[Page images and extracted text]
************
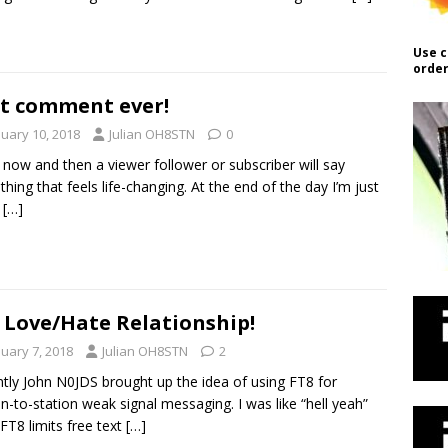
Use c
order
t comment ever!
nuary 10, 2018
Julian OH8STN
0
 now and then a viewer follower or subscriber will say
hing that feels life-changing. At the end of the day I’m just
y
[…]
 Love/Hate Relationship!
nuary 7, 2018
Julian OH8STN
2
tly John N0JDS brought up the idea of using FT8 for
on-to-station weak signal messaging. I was like “hell yeah”
FT8 limits free text
[…]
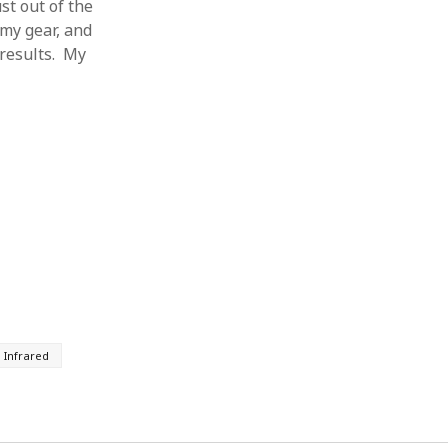
st out of the
 my gear, and
 results. My
 Infrared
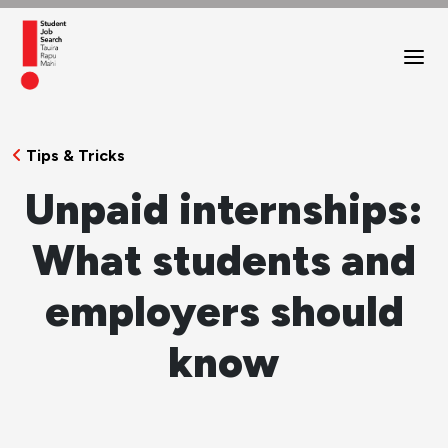
Tips & Tricks
Unpaid internships:
What students and
employers should
know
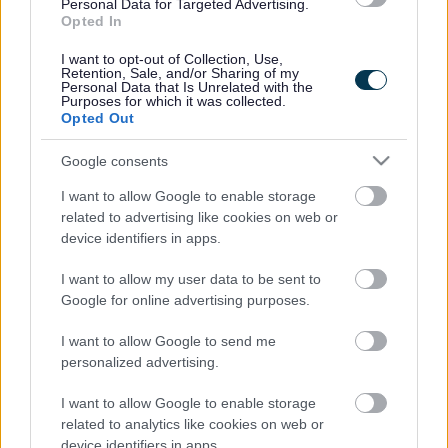
Legal Links
Personal Data for Targeted Advertising.
Opted In
Accessibility
Advertising
I want to opt-out of Collection, Use,
Contacts A to Z
Cookies
Retention, Sale, and/or Sharing of my
Personal Data that Is Unrelated with the
Legal
Privacy Policy
Purposes for which it was collected.
Opted Out
Sitemap
Google consents
Opening times
I want to allow Google to enable storage
related to advertising like cookies on web or
Mon to Fri
9am to 5pm
device identifiers in apps.
Sat and Sun
Closed
I want to allow my user data to be sent to
Google for online advertising purposes.
Bank Holidays
Closed
I want to allow Google to send me
Emergency out of hours
01527 871565
personalized advertising.
Social
I want to allow Google to enable storage
related to analytics like cookies on web or
device identifiers in apps.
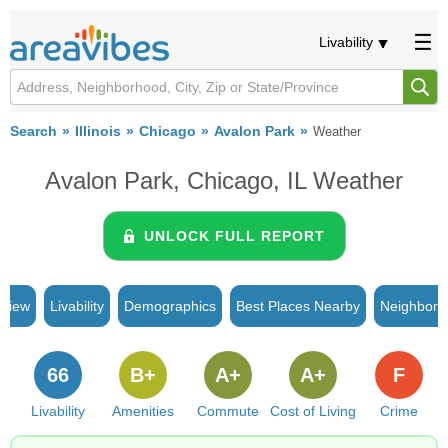
Livability
Search
Illinois
Chicago
Avalon Park
Weather
Avalon Park, Chicago, IL Weather
UNLOCK FULL REPORT
rview
Livability
Demographics
Best Places Nearby
Neighborh
66
B+
A+
A+
F
Livability
Amenities
Commute
Cost of Living
Crime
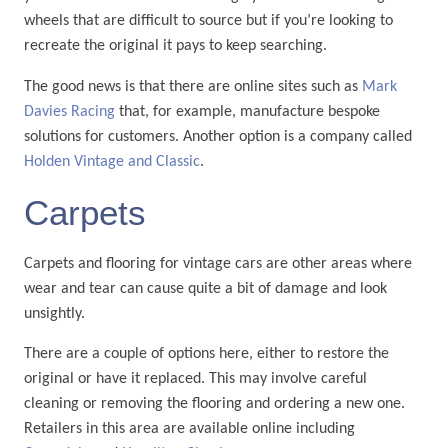
wheels that are difficult to source but if you’re looking to
recreate the original it pays to keep searching.
The good news is that there are online sites such as
Mark
Davies Racing
that, for example, manufacture bespoke
solutions for customers. Another option is a company called
Holden Vintage and Classic
.
Carpets
Carpets and flooring for vintage cars are other areas where
wear and tear can cause quite a bit of damage and look
unsightly.
There are a couple of options here, either to restore the
original or have it replaced. This may involve careful
cleaning or removing the flooring and ordering a new one.
Retailers in this area are available online including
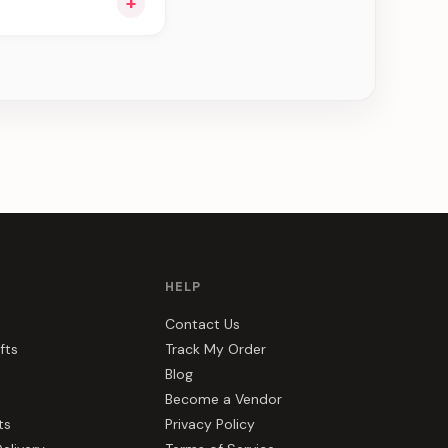
+
ou see can be
HELP
Contact Us
fts
Track My Order
Blog
Become a Vendor
ts
Privacy Policy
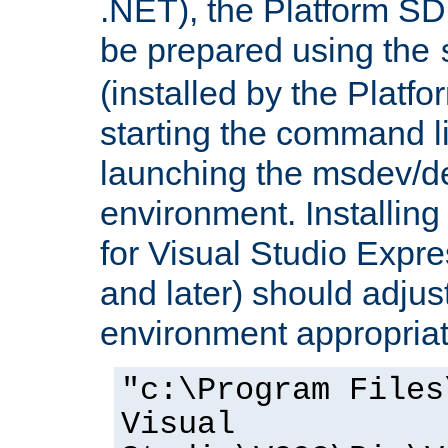
.NET), the Platform S
be prepared using the
(installed by the Platf
starting the command li
launching the msdev/
environment. Installin
for Visual Studio Expr
and later) should adjust
environment appropriat
"c:\Program Files
Visual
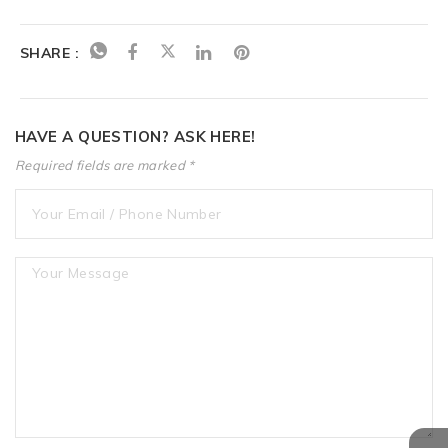
SHARE :
HAVE A QUESTION? ASK HERE!
Required fields are marked *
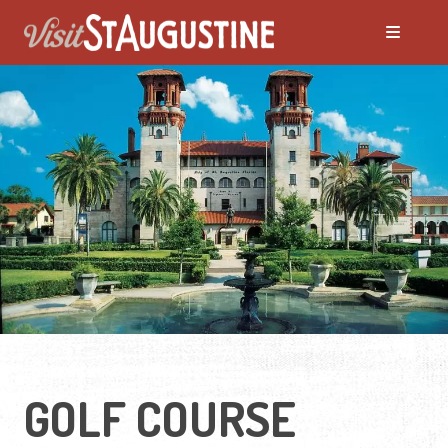
GOLF COURSE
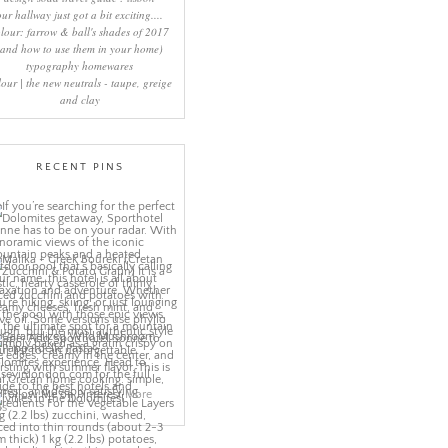
our hallway just got a bit exciting....
lour: farrow & ball's shades of 2017
(and how to use them in your home)
typography homewares
lour | the new neutrals - taupe, greige
and clay
RECENT PINS
More
ns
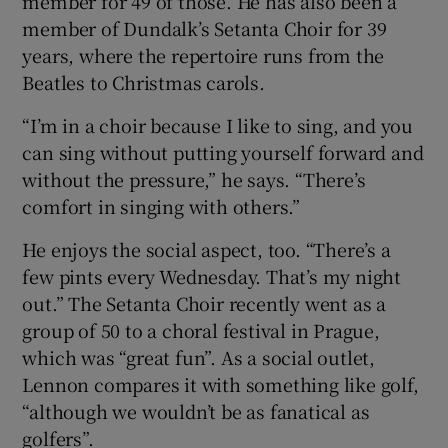
member for 49 of those. He has also been a
member of Dundalk’s Setanta Choir for 39
years, where the repertoire runs from the
Beatles to Christmas carols.
“I’m in a choir because I like to sing, and you
can sing without putting yourself forward and
without the pressure,” he says. “There’s
comfort in singing with others.”
He enjoys the social aspect, too. “There’s a
few pints every Wednesday. That’s my night
out.” The Setanta Choir recently went as a
group of 50 to a choral festival in Prague,
which was “great fun”. As a social outlet,
Lennon compares it with something like golf,
“although we wouldn’t be as fanatical as
golfers”.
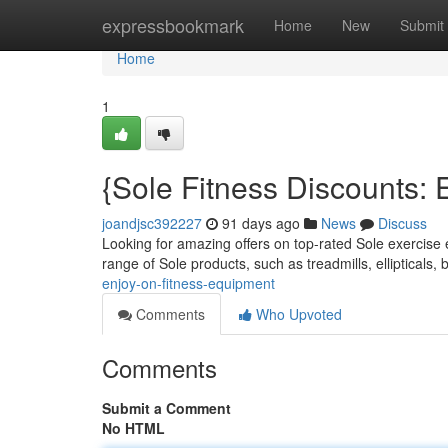
Home
expressbookmark
Home
New
Submit
Home
1
{Sole Fitness Discounts:
joandjsc392227
91 days ago
News
Discuss
Looking for amazing offers on top-rated Sole exercise 
range of Sole products, such as treadmills, ellipticals, 
enjoy-on-fitness-equipment
Comments
Who Upvoted
Comments
Submit a Comment
No HTML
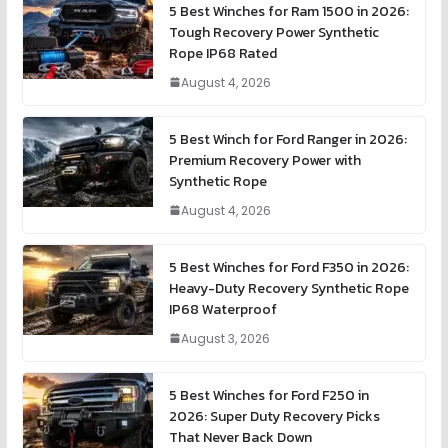
5 Best Winches for Ram 1500 in 2026:
Tough Recovery Power Synthetic
Rope IP68 Rated
August 4, 2026
5 Best Winch for Ford Ranger in 2026:
Premium Recovery Power with
Synthetic Rope
August 4, 2026
5 Best Winches for Ford F350 in 2026:
Heavy-Duty Recovery Synthetic Rope
IP68 Waterproof
August 3, 2026
5 Best Winches for Ford F250 in
2026: Super Duty Recovery Picks
That Never Back Down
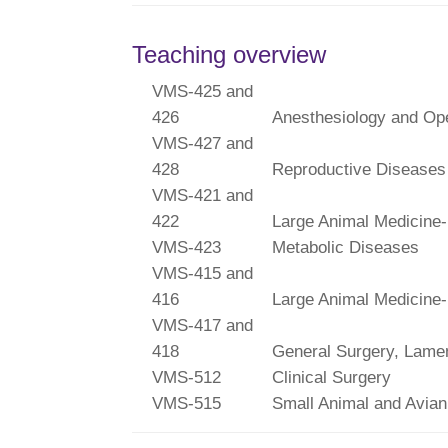
Teaching overview
VMS-425 and
426
Anesthesiology and Ope
VMS-427 and
428
Reproductive Diseases
VMS-421 and
422
Large Animal Medicine-
VMS-423
Metabolic Diseases
VMS-415 and
416
Large Animal Medicine-
VMS-417 and
418
General Surgery, Lame
VMS-512
Clinical Surgery
VMS-515
Small Animal and Avian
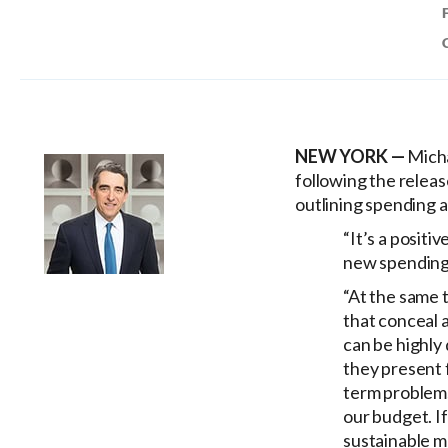
NEW YORK —
Micha
following the relea
outlining spending 
“It’s a positi
new spending
“At the same t
that conceal 
can be highly
they present f
term problems,
our budget. If
sustainable m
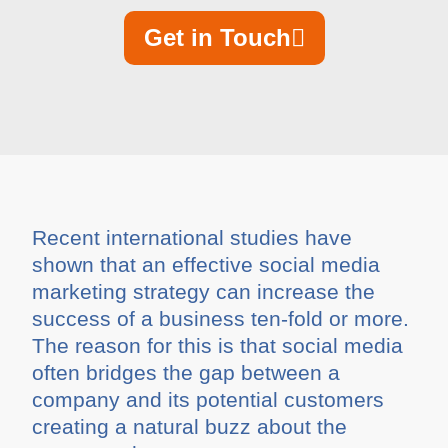
Get in Touch
Recent international studies have
shown that an effective social media
marketing strategy can increase the
success of a business ten-fold or more.
The reason for this is that social media
often bridges the gap between a
company and its potential customers
creating a natural buzz about the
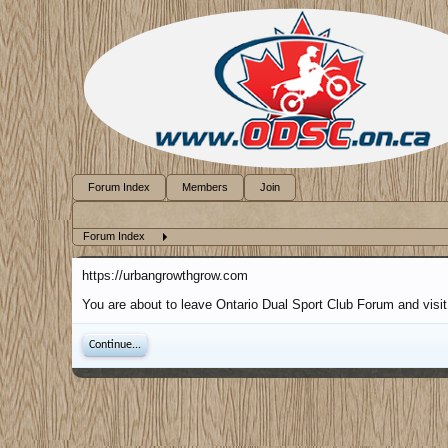
Forum Index
Members
Join
Forum Index
https://urbangrowthgrow.com
You are about to leave Ontario Dual Sport Club Forum and visit
Continue...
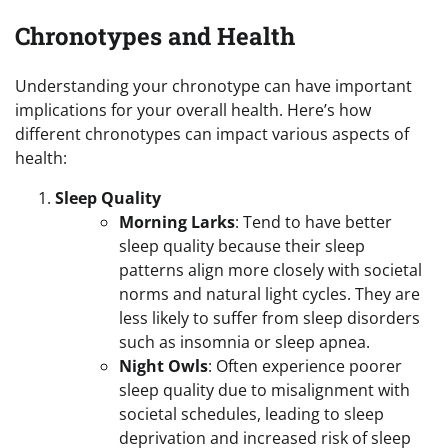
Chronotypes and Health
Understanding your chronotype can have important
implications for your overall health. Here’s how
different chronotypes can impact various aspects of
health:
Sleep Quality
Morning Larks
: Tend to have better
sleep quality because their sleep
patterns align more closely with societal
norms and natural light cycles. They are
less likely to suffer from sleep disorders
such as insomnia or sleep apnea.
Night Owls
: Often experience poorer
sleep quality due to misalignment with
societal schedules, leading to sleep
deprivation and increased risk of sleep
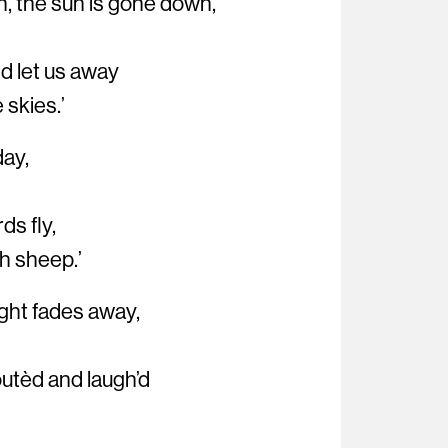
, the sun is gone down,
nd let us away
 skies.’
day,
rds fly,
th sheep.’
 light fades away,
outèd and laugh’d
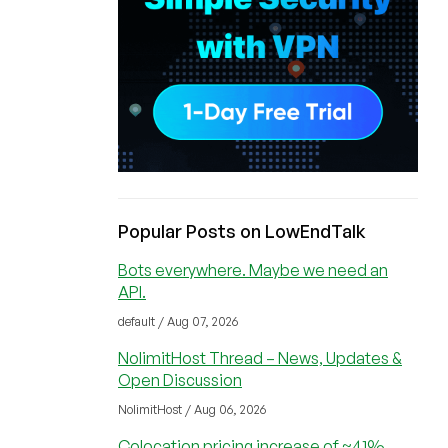
Popular Posts on LowEndTalk
Bots everywhere. Maybe we need an
API.
default / Aug 07, 2026
NolimitHost Thread – News, Updates &
Open Discussion
NolimitHost / Aug 06, 2026
Colocation pricing increase of ~41%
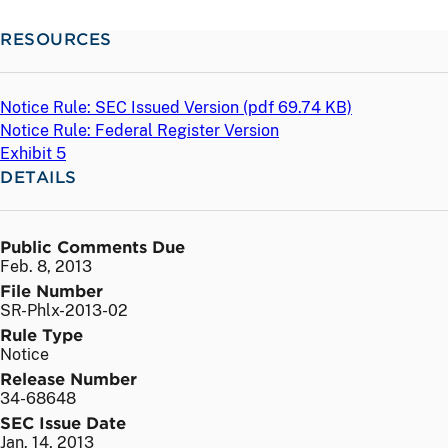
RESOURCES
Notice Rule: SEC Issued Version (
pdf
69.74 KB)
Notice Rule: Federal Register Version
Exhibit 5
DETAILS
Public Comments Due
Feb. 8, 2013
File Number
SR-Phlx-2013-02
Rule Type
Notice
Release Number
34-68648
SEC Issue Date
Jan. 14, 2013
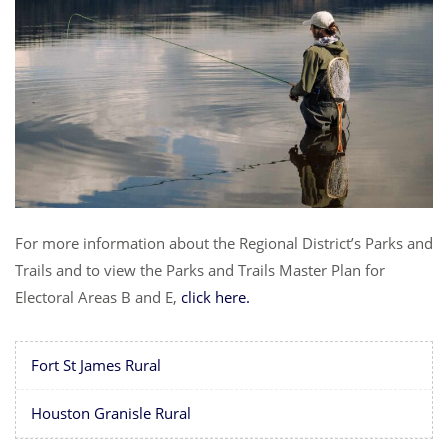
For more information about the Regional District’s Parks and
Trails and to view the Parks and Trails Master Plan for
Electoral Areas B and E,
click here.
Fort St James Rural
Houston Granisle Rural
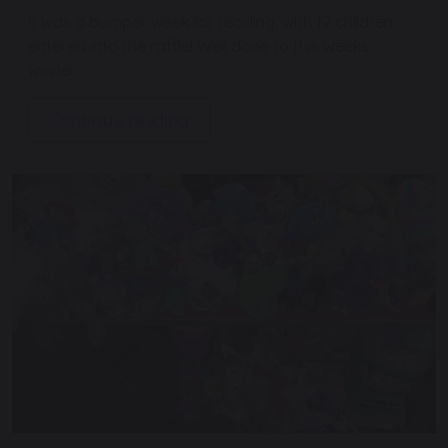
It was a bumper week for reading, with 12 children
entered into the raffle! Well done to this weeks
winner.
Continue reading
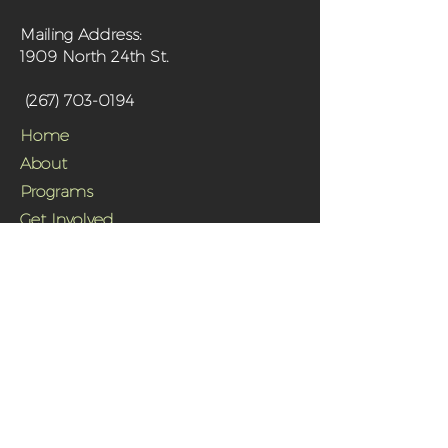
Mailing Address:
1909 North 24th St.
(267) 703-0194
Home
About
Programs
Get Involved
Shop
Media
Contact
Sanctuary Farm Phila is a 501(c)(3) non-
profit organization and urban farm in
north Philadelphia offering fresh,
organically grown produce and programs
aimed at improving the health of the
community and its residents.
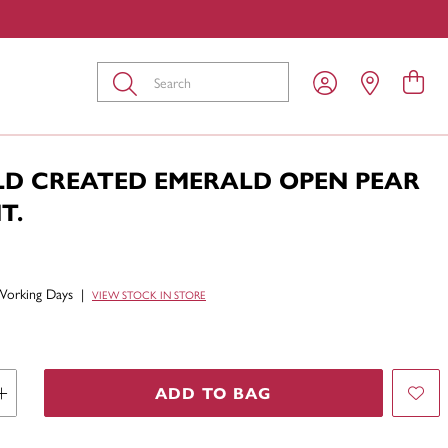
Submit
LD CREATED EMERALD OPEN PEAR
T.
Working Days
|
VIEW STOCK IN STORE
ADD TO BAG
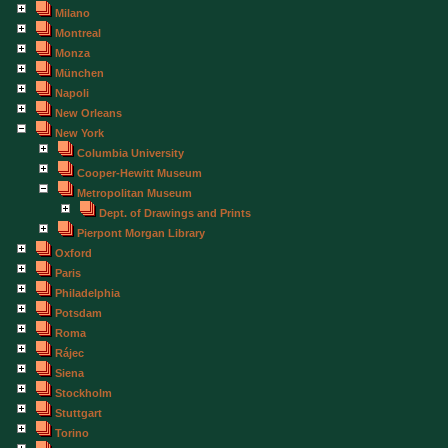
Milano
Montreal
Monza
München
Napoli
New Orleans
New York
Columbia University
Cooper-Hewitt Museum
Metropolitan Museum
Dept. of Drawings and Prints
Pierpont Morgan Library
Oxford
Paris
Philadelphia
Potsdam
Roma
Rájec
Siena
Stockholm
Stuttgart
Torino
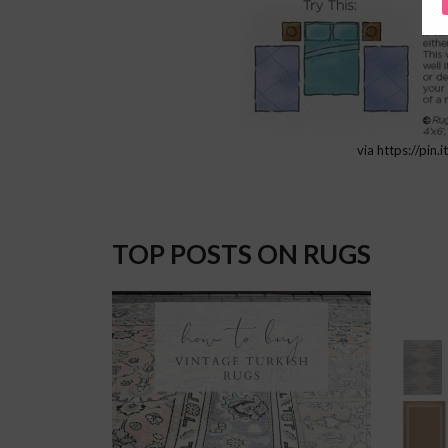
via https://pin
TOP POSTS ON RUGS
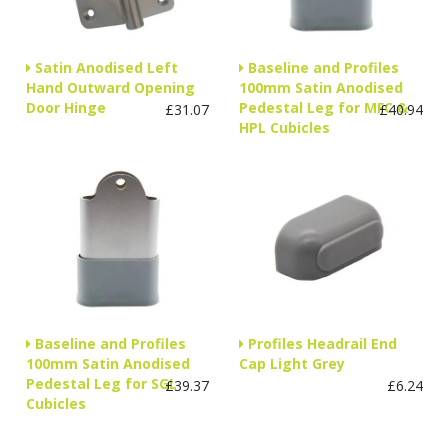
Satin Anodised Left
Baseline and Profiles
Hand Outward Opening
100mm Satin Anodised
Door Hinge
Pedestal Leg for MFC &
£31.07
£40.94
HPL Cubicles
Baseline and Profiles
Profiles Headrail End
100mm Satin Anodised
Cap Light Grey
Pedestal Leg for SGL
£39.37
£6.24
Cubicles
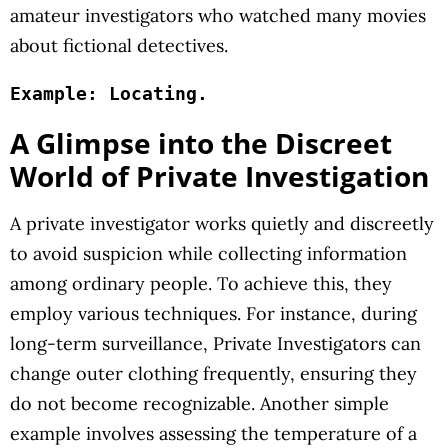
amateur investigators who watched many movies
about fictional detectives.
Example: Locating.
A Glimpse into the Discreet
World of Private Investigation
A private investigator works quietly and discreetly
to avoid suspicion while collecting information
among ordinary people. To achieve this, they
employ various techniques. For instance, during
long-term surveillance, Private Investigators can
change outer clothing frequently, ensuring they
do not become recognizable. Another simple
example involves assessing the temperature of a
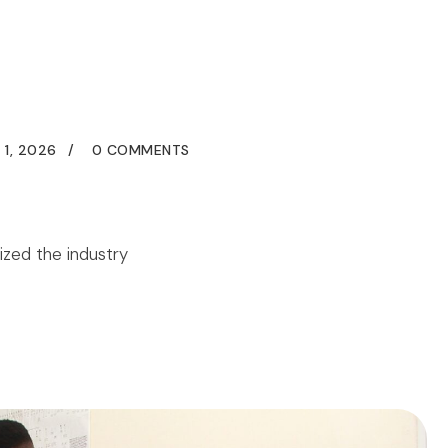
grams
Blogs
FAQs
Contact
Us
+2348141174063
 1, 2026
0 COMMENTS
ized the industry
************
▸ Assignment
Exactly the lines above from the one that contains "Required fields are marked *" down to the one that contains "Beatles to Christmas carols." are to be output, both ends kept and pictures omitted.

▸ Answer for the task
Required fields are marked *
GOLF COURSE
our hallway just got a bit exciting....
lour: farrow & ball's shades of 2017
(and how to use them in your home)
typography homewares
lour | the new neutrals - taupe, greige
and clay
RECENT PINS
More
ns
member for 49 of those. He has also been a
member of Dundalk’s Setanta Choir for 39
years, where the repertoire runs from the
Beatles to Christmas carols.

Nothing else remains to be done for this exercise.